I remember following the Dandy as long as the Beano the moment I could read. And going by the content and characters provided by the Dandy Staff in later years (not to mention the immense price of nearly £3 per issue), I thought it the kindest option to leave the Dandy well alone. If it can't please me, then at least it'll still amuse today's generation.

Then when news of its latest "revamp" came about, my curiosity peaked up again - mainly because British Comedian Harry Hill (famed for TV Burp) was helping to get its comedy values back up again - next to getting his own comic strip series, which he himself pens the scripts for, and with Nigel Parkinson drawing the comics.

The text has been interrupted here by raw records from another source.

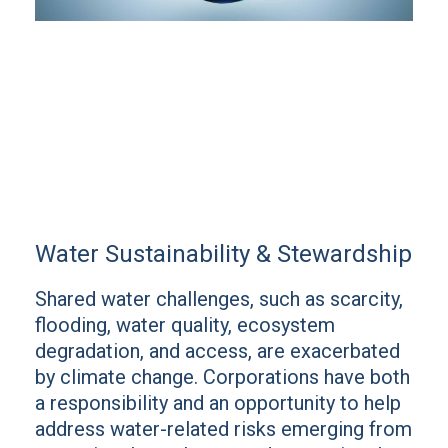
Water Sustainability & Stewardship
Shared water challenges, such as scarcity,
flooding, water quality, ecosystem
degradation, and access, are exacerbated
by climate change. Corporations have both
a responsibility and an opportunity to help
address water-related risks emerging from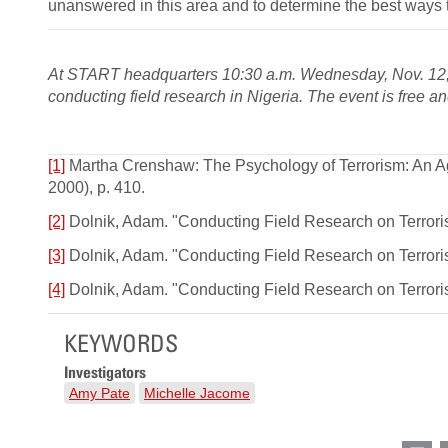
unanswered in this area and to determine the best ways to
At START headquarters 10:30 a.m. Wednesday, Nov. 12,
conducting field research in Nigeria. The event is free a
[1]
Martha Crenshaw: The Psychology of Terrorism: An Ag
2000), p. 410.
[2]
Dolnik, Adam. "Conducting Field Research on Terrorism
[3]
Dolnik, Adam. "Conducting Field Research on Terrorism
[4]
Dolnik, Adam. "Conducting Field Research on Terrorism
KEYWORDS
Investigators
Amy Pate
Michelle Jacome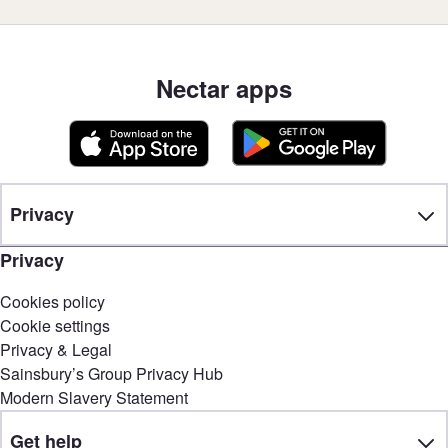
Nectar apps
Privacy
Privacy
Cookies policy
Cookie settings
Privacy & Legal
Sainsbury’s Group Privacy Hub
Modern Slavery Statement
Get help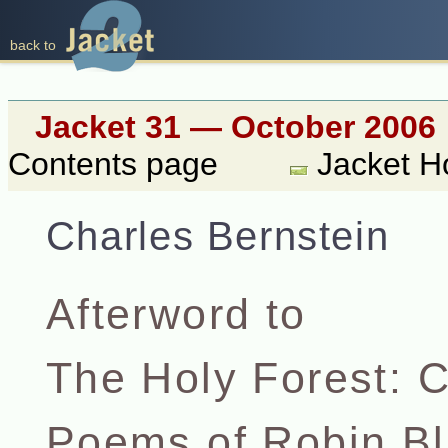
back to
Jacket 31 — October 2006
Contents page
Jacket 
Charles Bernstein
Afterword to
The Holy Forest: C
Poems of Robin Bl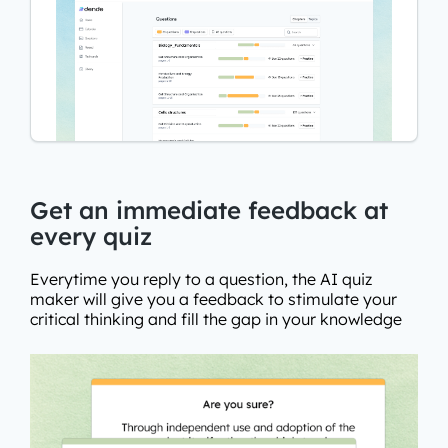
Get an immediate feedback at
every quiz
Everytime you reply to a question, the AI quiz
maker will give you a feedback to stimulate your
critical thinking and fill the gap in your knowledge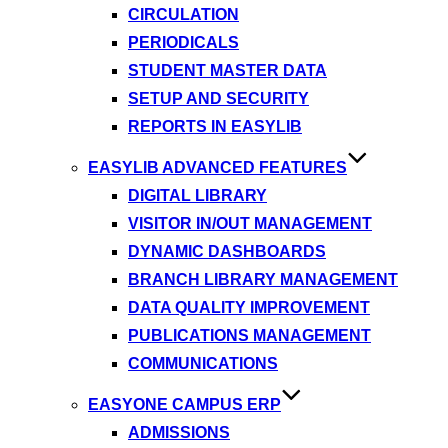
CIRCULATION
PERIODICALS
STUDENT MASTER DATA
SETUP AND SECURITY
REPORTS IN EASYLIB
EASYLIB ADVANCED FEATURES
DIGITAL LIBRARY
VISITOR IN/OUT MANAGEMENT
DYNAMIC DASHBOARDS
BRANCH LIBRARY MANAGEMENT
DATA QUALITY IMPROVEMENT
PUBLICATIONS MANAGEMENT
COMMUNICATIONS
EASYONE CAMPUS ERP
ADMISSIONS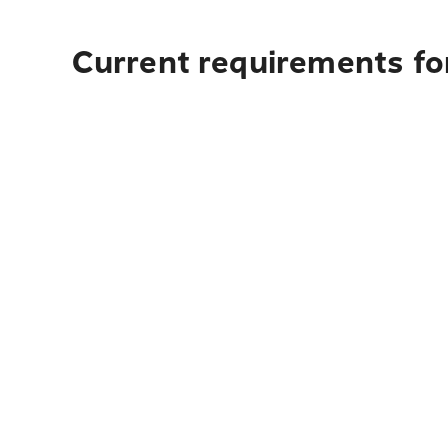
Current requirements for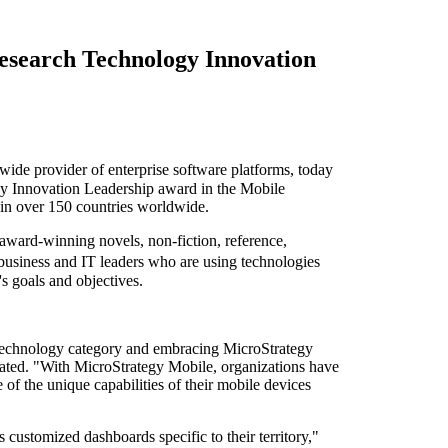
esearch Technology Innovation
 provider of enterprise software platforms, today
 Innovation Leadership award in the Mobile
in over 150 countries worldwide.
ard-winning novels, non-fiction, reference,
usiness and IT leaders who are using technologies
s goals and objectives.
Technology category and embracing MicroStrategy
orated. "With MicroStrategy Mobile, organizations have
 of the unique capabilities of their mobile devices
customized dashboards specific to their territory,"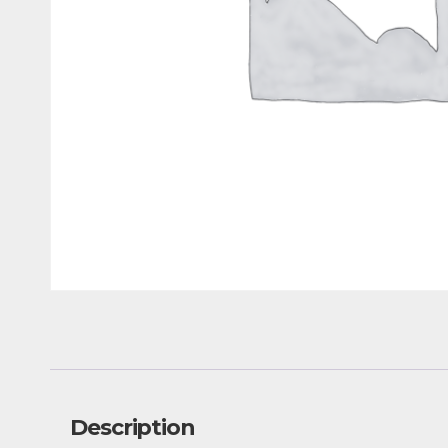
Description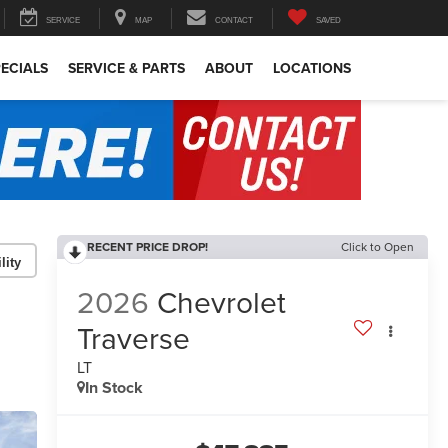
SERVICE
MAP
CONTACT
SAVED
ECIALS
SERVICE & PARTS
ABOUT
LOCATIONS
RECENT PRICE DROP!
Click to Open
lity
2026
Chevrolet
Traverse
LT
In Stock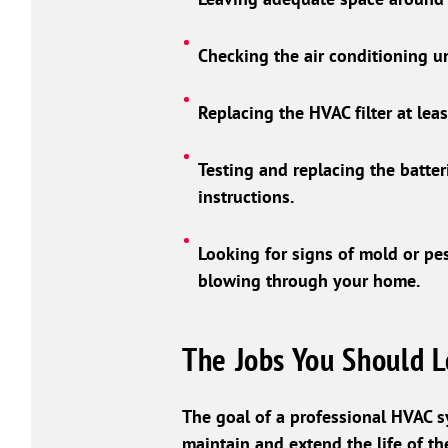
Checking the air conditioning u
Replacing the HVAC filter at lea
Testing and replacing the batter
instructions.
Looking for signs of mold or pes
blowing through your home.
The Jobs You Should L
The goal of a professional HVAC s
maintain and extend the life of the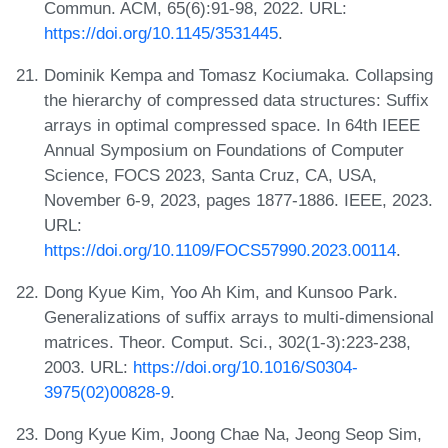
Commun. ACM, 65(6):91-98, 2022. URL:
https://doi.org/10.1145/3531445
.
Dominik Kempa and Tomasz Kociumaka. Collapsing
the hierarchy of compressed data structures: Suffix
arrays in optimal compressed space. In 64th IEEE
Annual Symposium on Foundations of Computer
Science, FOCS 2023, Santa Cruz, CA, USA,
November 6-9, 2023, pages 1877-1886. IEEE, 2023.
URL:
https://doi.org/10.1109/FOCS57990.2023.00114
.
Dong Kyue Kim, Yoo Ah Kim, and Kunsoo Park.
Generalizations of suffix arrays to multi-dimensional
matrices. Theor. Comput. Sci., 302(1-3):223-238,
2003. URL:
https://doi.org/10.1016/S0304-
3975(02)00828-9
.
Dong Kyue Kim, Joong Chae Na, Jeong Seop Sim,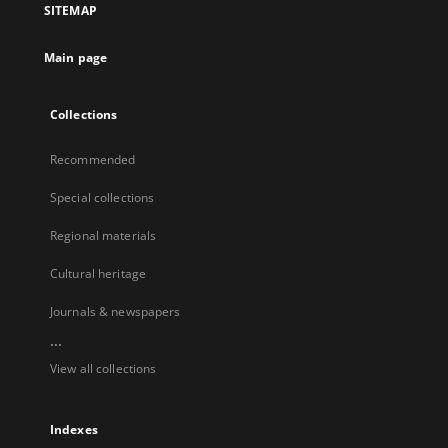
SITEMAP
Main page
Collections
Recommended
Special collections
Regional materials
Cultural heritage
Journals & newspapers
...
View all collections
Indexes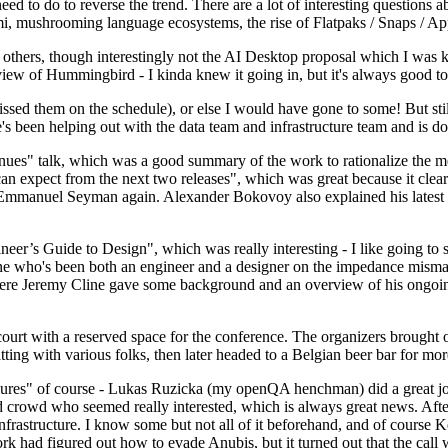
 to do to reverse the trend. There are a lot of interesting questions 
nami, mushrooming language ecosystems, the rise of Flatpaks / Snaps / A
thers, though interestingly not the AI Desktop proposal which I was ki
iew of Hummingbird - I kinda knew it going in, but it's always good to 
ed them on the schedule), or else I would have gone to some! But still
e's been helping out with the data team and infrastructure team and is 
nues" talk, which was a good summary of the work to rationalize the mes
an expect from the next two releases", which was great because it clea
 Emmanuel Seyman again. Alexander Bokovoy also explained his latest aut
er’s Guide to Design", which was really interesting - I like going to s
omeone who's been both an engineer and a designer on the impedance mismat
here Jeremy Cline gave some background and an overview of his ongoing 
 court with a reserved space for the conference. The organizers brought 
ing with various folks, then later headed to a Belgian beer bar for more
lures" of course - Lukas Ruzicka (my openQA henchman) did a great job
 crowd who seemed really interested, which is always great news. After
nfrastructure. I know some but not all of it beforehand, and of course 
rk had figured out how to evade Anubis, but it turned out that the call w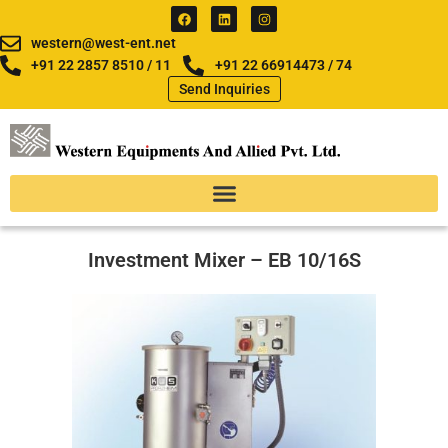
Skip
F
L
I
a
i
n
to
c
n
s
western@west-ent.net
e
k
t
content
b
e
a
+91 22 2857 8510 / 11
+91 22 66914473 / 74
o
d
g
Send Inquiries
o
i
r
k
n
a
m
Investment Mixer – EB 10/16S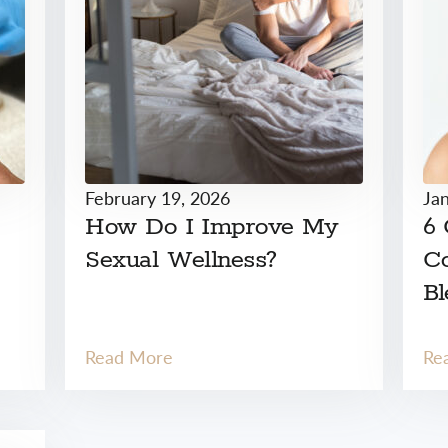
February 19, 2026
Ja
How Do I Improve My
6
Sexual Wellness?
Co
Bl
Read More
Re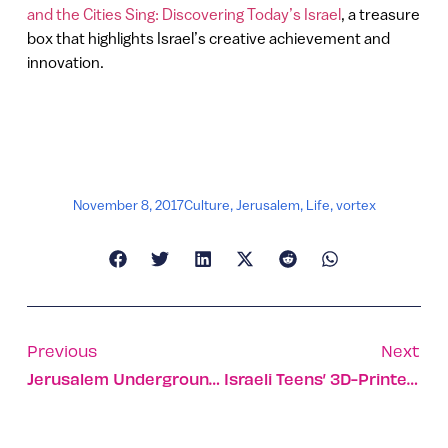
and the Cities Sing: Discovering Today’s Israel
, a treasure
box that highlights Israel’s creative achievement and
innovation.
November 8, 2017
Culture
,
Jerusalem
,
Life
,
vortex
Previous
Next
Jerusalem Underground Cemetery Plan A Finalist For International Award
Israeli Teens’ 3D-Printed Kit Motorizes A Plain Wheelchair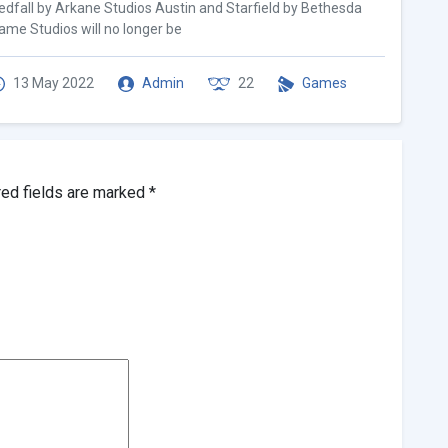
edfall by Arkane Studios Austin and Starfield by Bethesda
ame Studios will no longer be
13 May 2022
Admin
22
Games
red fields are marked
*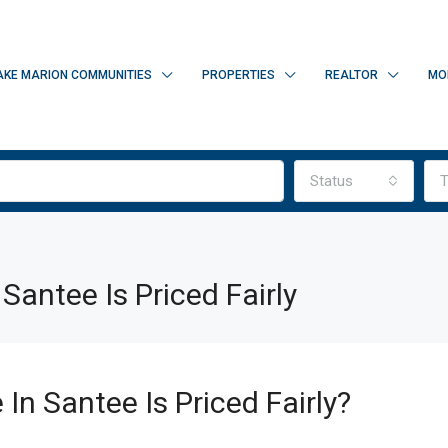
AKE MARION COMMUNITIES
PROPERTIES
REALTOR
MO
Status
T
Santee Is Priced Fairly
In Santee Is Priced Fairly?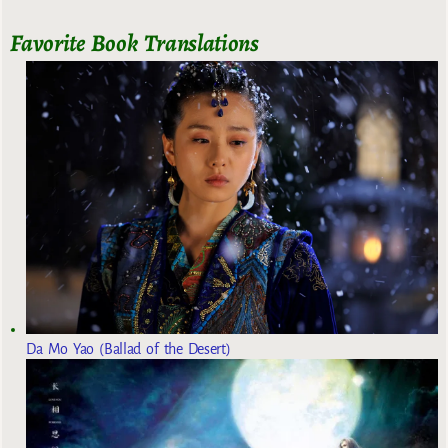
Favorite Book Translations
Da Mo Yao (Ballad of the Desert)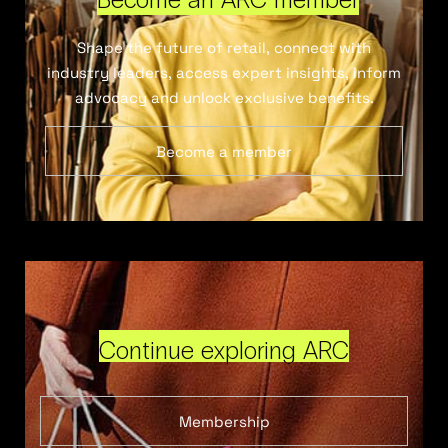
Shape the future of retail, connect with
industry leaders, access expert insights, inform
advocacy and unlock exclusive benefits.
Become a member
Continue exploring ARC
Membership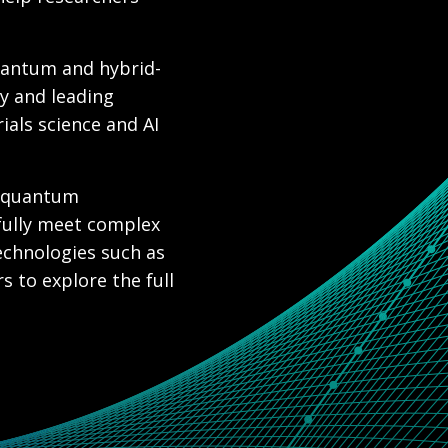
uantum and hybrid-
y and leading
ials science and AI
l quantum
fully meet complex
echnologies such as
 to explore the full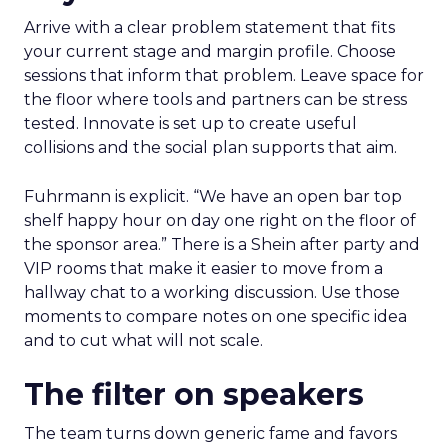
Arrive with a clear problem statement that fits
your current stage and margin profile. Choose
sessions that inform that problem. Leave space for
the floor where tools and partners can be stress
tested. Innovate is set up to create useful
collisions and the social plan supports that aim.
Fuhrmann is explicit. “We have an open bar top
shelf happy hour on day one right on the floor of
the sponsor area.” There is a Shein after party and
VIP rooms that make it easier to move from a
hallway chat to a working discussion. Use those
moments to compare notes on one specific idea
and to cut what will not scale.
The filter on speakers
The team turns down generic fame and favors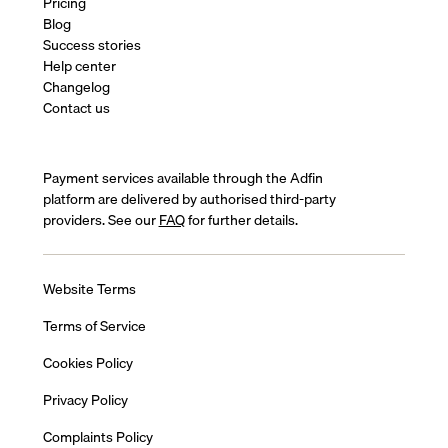
Pricing
Blog
Success stories
Help center
Changelog
Contact us
Payment services available through the Adfin
platform are delivered by authorised third-party
providers. See our
FAQ
for further details.
Website Terms
Terms of Service
Cookies Policy
Privacy Policy
Complaints Policy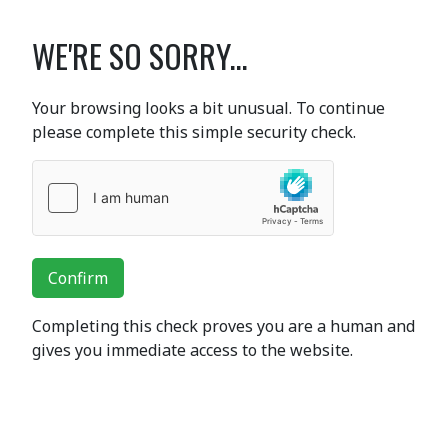
WE'RE SO SORRY...
Your browsing looks a bit unusual. To continue
please complete this simple security check.
Confirm
Completing this check proves you are a human and
gives you immediate access to the website.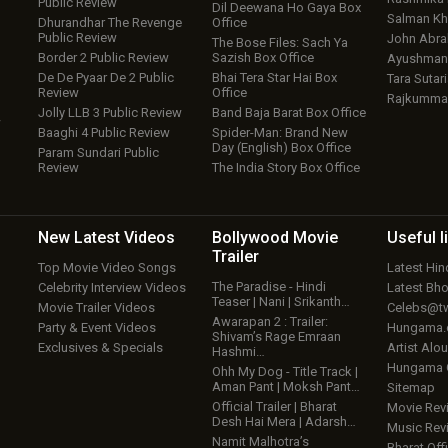
Public Review
Dil Deewana Ho Gaya Box
Salman Kh
Dhurandhar The Revenge
Office
Public Review
John Abr
The Bose Files: Sach Ya
Border 2 Public Review
Sazish Box Office
Ayushmann
De De Pyaar De 2 Public
Bhai Tera Star Hai Box
Tara Sutari
Review
Office
Rajkumma
Jolly LLB 3 Public Review
Band Baja Barat Box Office
w
Baaghi 4 Public Review
Spider-Man: Brand New
Day (English) Box Office
Param Sundari Public
Review
The India Story Box Office
New Latest
Videos
Bollywood
Movie
Useful
l
Trailer
Top Movie Video Songs
Latest Hi
The Paradise - Hindi
Celebrity Interview Videos
Latest Bh
Teaser | Nani | Srikanth…
Movie Trailer Videos
Celebs@tw
Awarapan 2 : Trailer:
Party & Event Videos
Hungama
Shivam’s Rage Emraan
Exclusives & Specials
Artist Alo
Hashmi…
Hungama
Ohh My Dog - Title Track |
Aman Pant | Moksh Pant…
Sitemap
Official Trailer | Bharat
Movie Rev
Desh Hai Mera | Adarsh…
Music Rev
Namit Malhotra’s
Bharat Offi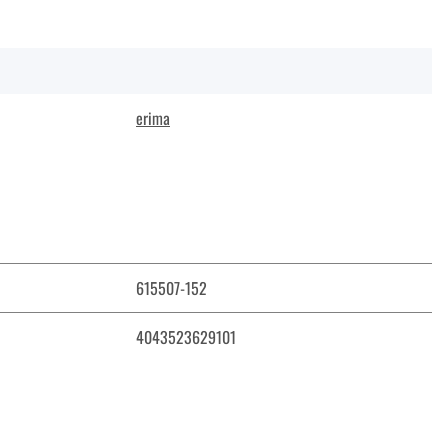
erima
615507-152
4043523629101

So I decided to pick up a copy to satisfy my curiosity - and call me an old fogie, but sadly, Harry's comic was the ONLY story I laughed loudest at. What shocked me most of all was discovering that all the original Dandy cast had been dropped completely - bar Desperate Dan, Bananaman and Korky the Cat - and replaced with, in the nicest terms possible, "brain farts". Here's a list of the cast present:

  • The Mighty Bork - a stupid Blue Alien who attacks news reporter Rocky O'Flair. 
  • Kid Cops - a pair of kids on a mission to bring boring adults to justice (yeah, REAL original...!)
  •  The Phantom Pharter - "guilty of dropping a bean-bomb in Buckingham palace and ruining the Queen's Speech". Need I say more? 
  • The Bogies - based off of this latest 'net fad ----> LINK!
  •  Count Snotula - a vampire who sucks (surprise, surprise....) bogies.....
  • Pre-Skool Prime Minister - fed up of grown-up politics, the United Kingdom elected a four-year-old as the next Prime Minister...
  •  Shao Lin Punks - Avatar/Anime/Manga fad....thingy...
  • Little Simon - Adventures of "younger" versions of pop celebs. This week is Little Simon in X-factorville - who tries to be bad but can't help being good.
  • Robot on the Run - set in Ipswich in the year 5173, the world's first robot escapes from "the Museum of Ancient Really Awesome Old Things from the Olden Days of the Past". Too much dialogue, not enough funny.
  • Postman Prat - skateboarding looney parody with his unlucky cat Tess.
  • George Vs. Dragon - if I wanted to read a funnier Knight Vs. Dragon story, I'd rather read this chap's far superior work...
  •  Simples! 101 ways to use a meerkat - 'nuff said 
  • Pepperoni Pig - about the only other comic that kept my interest. A red pig working as a delivery guy at "War 'n' Pizza" takeaway place.
  • Noel or No Noel? - Noel Edmonds delivering unfunny variations on his "Deal or no Deal" catchphrase...groan-worthy even for me.

So it seems the likes of Ollie Fliptrick, Sneaker, Beryl the Peril, Cuddles and Dimples and the "new" Dandy mascot, Jak, seems to have fallen victim to the job-cut like the rest of us. There are so many new characters altogether, if you changed the name of The Dandy, it wouldn't matter at all; it'd still be an entirely different comic altogether.

And what really made my heart sink was the radical new designs Desperate Dan, Bananaman and Korky received here. A far cry from the wonderful, original works of Dudley Watkins, John Geering and Robert Nixon many of us still fondly remember from our faded copies of previous Dandy issues.

I'm sure many of us will give it a chance...but if you ask me: the only good entertainment I'll ever find is either from friends with sharper wit or by making my own. Have it whatever you like. But until someone over there wakes up and gives us decent stuff that's on par with Gary Northfield or Mike Pearse's stuff, then I wash my hands with the Dandy altogether.